● WHAT TO DO: Among the entries below, take the line with "fundadora e CEO da" and the line with "de desgaste op", and output them and every line between them exactly, with nothing else.

● THE INPUT:
*** Block opens ***
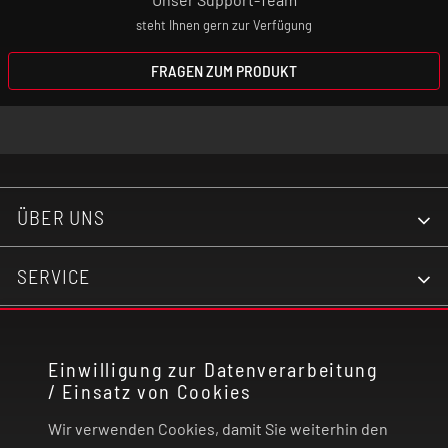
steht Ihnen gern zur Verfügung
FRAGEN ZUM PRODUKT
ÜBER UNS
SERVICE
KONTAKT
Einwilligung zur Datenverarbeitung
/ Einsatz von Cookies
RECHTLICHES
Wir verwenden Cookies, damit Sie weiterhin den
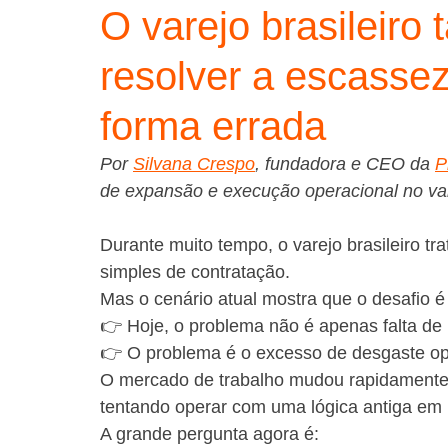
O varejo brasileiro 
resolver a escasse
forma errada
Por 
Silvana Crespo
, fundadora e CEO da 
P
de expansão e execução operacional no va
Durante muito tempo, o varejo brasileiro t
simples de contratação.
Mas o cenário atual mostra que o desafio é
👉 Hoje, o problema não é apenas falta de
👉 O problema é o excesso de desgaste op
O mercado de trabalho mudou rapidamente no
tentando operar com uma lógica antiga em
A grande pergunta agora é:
*** Block closes ***
*** Block opens ***
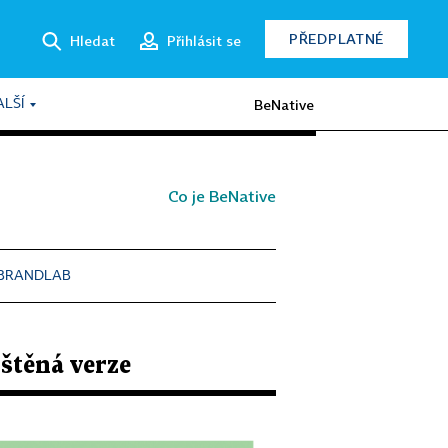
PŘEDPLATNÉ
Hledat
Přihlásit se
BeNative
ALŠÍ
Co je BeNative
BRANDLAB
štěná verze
*** Block closes ***
*** Block opens ***
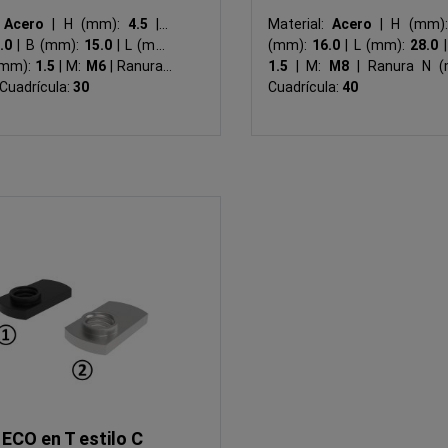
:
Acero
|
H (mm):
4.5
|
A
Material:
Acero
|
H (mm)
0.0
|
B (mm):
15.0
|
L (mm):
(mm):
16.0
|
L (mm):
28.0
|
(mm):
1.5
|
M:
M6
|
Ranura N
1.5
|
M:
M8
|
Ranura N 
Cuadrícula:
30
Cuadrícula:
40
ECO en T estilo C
*** Block closes ***
● EXERCISE ANSWER:
, fundadora e CEO da 
P
de expansão e execução operacional no va
Durante muito tempo, o varejo brasileiro t
simples de contratação.
Mas o cenário atual mostra que o desafio é
👉 Hoje, o problema não é apenas falta de
👉 O problema é o excesso de desgaste op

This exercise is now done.